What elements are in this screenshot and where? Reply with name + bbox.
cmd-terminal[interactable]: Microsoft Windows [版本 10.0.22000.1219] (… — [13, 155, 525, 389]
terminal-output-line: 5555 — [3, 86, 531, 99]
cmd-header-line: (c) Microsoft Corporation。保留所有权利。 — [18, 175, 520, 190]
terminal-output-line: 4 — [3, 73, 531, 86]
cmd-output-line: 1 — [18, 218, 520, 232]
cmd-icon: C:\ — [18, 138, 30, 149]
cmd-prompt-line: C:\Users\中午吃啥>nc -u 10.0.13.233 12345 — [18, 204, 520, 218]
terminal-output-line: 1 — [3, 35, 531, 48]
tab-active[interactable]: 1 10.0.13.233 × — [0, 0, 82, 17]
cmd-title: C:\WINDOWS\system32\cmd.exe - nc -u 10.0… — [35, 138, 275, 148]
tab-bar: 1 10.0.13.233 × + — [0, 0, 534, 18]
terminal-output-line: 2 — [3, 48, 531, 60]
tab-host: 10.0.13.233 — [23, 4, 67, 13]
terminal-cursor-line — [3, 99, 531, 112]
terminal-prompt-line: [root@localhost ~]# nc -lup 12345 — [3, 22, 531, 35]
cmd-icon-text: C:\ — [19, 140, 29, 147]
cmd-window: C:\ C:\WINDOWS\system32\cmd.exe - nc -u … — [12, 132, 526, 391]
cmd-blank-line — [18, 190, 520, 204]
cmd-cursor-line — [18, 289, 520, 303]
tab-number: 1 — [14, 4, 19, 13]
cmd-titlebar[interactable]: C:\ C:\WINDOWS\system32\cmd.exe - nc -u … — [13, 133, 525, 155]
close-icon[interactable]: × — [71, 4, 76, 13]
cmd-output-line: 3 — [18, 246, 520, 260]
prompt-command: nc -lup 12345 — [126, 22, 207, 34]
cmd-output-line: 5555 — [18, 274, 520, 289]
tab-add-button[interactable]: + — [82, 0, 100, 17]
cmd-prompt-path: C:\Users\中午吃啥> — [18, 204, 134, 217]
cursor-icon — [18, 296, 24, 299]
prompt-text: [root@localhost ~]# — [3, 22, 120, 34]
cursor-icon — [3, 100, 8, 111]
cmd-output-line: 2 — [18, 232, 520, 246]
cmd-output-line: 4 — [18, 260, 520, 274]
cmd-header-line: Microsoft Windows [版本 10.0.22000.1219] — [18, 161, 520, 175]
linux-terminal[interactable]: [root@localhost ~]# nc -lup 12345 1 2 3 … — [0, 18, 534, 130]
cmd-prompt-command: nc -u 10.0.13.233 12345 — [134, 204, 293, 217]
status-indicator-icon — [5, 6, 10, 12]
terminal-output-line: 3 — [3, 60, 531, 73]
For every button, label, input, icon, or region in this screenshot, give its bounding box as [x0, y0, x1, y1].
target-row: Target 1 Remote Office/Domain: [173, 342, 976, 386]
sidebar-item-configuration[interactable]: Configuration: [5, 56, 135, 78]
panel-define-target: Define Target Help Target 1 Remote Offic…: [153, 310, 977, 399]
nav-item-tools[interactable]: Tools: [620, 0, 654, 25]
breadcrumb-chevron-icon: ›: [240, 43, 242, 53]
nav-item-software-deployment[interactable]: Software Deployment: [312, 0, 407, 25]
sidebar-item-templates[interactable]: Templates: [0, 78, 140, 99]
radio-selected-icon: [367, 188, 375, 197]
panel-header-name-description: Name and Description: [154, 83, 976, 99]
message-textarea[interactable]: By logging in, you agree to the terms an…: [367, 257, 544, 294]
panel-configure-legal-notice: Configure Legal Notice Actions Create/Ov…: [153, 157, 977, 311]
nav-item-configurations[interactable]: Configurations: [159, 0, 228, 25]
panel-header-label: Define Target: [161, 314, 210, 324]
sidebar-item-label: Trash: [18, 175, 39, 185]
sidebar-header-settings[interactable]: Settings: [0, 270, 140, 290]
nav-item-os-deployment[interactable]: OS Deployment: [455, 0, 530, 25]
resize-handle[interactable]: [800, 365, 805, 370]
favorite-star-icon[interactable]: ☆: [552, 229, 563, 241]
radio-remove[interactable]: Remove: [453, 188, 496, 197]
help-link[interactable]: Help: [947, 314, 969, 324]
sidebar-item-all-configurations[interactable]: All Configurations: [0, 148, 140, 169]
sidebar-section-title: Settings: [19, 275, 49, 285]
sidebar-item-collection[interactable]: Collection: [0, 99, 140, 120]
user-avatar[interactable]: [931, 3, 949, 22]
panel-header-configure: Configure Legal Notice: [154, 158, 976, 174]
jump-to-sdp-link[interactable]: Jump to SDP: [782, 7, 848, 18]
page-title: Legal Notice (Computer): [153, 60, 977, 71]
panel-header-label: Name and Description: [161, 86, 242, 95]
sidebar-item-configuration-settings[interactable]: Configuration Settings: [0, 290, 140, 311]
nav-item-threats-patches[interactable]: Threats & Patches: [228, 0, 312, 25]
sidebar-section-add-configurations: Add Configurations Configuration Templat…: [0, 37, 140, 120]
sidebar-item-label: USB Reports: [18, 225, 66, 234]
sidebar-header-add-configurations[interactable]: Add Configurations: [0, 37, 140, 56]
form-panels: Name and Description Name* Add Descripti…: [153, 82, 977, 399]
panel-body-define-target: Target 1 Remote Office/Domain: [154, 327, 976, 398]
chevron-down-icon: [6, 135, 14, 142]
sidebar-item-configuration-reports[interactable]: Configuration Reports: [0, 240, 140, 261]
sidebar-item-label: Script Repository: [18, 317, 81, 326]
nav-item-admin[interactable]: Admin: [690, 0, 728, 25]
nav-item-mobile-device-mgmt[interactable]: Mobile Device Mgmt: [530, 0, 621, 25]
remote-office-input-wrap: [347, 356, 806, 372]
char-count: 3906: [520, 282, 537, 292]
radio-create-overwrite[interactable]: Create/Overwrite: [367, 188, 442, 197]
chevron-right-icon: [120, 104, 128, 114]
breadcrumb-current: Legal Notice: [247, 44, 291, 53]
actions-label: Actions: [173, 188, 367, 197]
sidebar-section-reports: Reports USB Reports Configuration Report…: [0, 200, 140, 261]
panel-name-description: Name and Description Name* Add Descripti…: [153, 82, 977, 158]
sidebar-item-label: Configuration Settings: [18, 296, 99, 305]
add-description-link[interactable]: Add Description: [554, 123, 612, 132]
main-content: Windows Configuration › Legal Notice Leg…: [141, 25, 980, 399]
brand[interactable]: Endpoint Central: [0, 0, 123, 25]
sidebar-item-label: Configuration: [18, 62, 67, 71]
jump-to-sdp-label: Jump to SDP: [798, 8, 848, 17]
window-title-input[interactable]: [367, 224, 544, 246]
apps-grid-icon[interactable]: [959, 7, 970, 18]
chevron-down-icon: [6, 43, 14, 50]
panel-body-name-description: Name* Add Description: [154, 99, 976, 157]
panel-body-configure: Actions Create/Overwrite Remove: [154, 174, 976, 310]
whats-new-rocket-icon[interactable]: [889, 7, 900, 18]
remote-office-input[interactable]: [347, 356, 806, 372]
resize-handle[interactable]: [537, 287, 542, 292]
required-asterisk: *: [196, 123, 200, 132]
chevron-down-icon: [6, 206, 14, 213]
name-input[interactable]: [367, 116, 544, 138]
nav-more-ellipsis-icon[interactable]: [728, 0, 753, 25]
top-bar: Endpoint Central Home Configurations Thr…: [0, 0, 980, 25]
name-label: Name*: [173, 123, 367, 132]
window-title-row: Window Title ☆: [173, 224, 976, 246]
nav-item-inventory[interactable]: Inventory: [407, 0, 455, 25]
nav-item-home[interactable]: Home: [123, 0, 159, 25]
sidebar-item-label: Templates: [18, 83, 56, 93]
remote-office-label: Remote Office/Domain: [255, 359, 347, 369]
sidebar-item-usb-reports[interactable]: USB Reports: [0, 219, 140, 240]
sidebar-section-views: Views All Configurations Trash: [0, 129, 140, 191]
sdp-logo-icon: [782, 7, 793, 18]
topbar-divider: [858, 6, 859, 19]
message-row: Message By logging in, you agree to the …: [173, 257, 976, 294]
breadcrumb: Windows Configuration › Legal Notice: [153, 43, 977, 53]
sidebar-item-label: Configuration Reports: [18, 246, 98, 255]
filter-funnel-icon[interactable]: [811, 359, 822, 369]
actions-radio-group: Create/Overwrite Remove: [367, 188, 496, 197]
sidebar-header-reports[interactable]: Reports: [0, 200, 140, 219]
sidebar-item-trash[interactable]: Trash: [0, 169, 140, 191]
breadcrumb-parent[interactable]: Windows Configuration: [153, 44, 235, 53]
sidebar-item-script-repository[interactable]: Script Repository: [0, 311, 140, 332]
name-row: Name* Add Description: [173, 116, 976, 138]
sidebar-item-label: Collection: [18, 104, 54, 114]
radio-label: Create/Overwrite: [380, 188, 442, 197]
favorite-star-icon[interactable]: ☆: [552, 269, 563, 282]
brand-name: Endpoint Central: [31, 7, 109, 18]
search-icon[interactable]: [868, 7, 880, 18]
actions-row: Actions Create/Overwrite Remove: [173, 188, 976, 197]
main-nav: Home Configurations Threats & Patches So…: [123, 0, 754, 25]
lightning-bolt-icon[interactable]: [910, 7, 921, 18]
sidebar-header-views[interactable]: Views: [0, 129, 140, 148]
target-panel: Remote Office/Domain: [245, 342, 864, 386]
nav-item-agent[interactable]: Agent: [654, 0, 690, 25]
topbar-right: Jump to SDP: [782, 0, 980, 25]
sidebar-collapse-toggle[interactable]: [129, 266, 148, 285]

*****

[Task]: Should a line in the material contain "Help", copy it.

[Answer to this exercise]:
panel-define-target: Define Target Help Target 1 Remote Offic…: [153, 310, 977, 399]
help-link[interactable]: Help: [947, 314, 969, 324]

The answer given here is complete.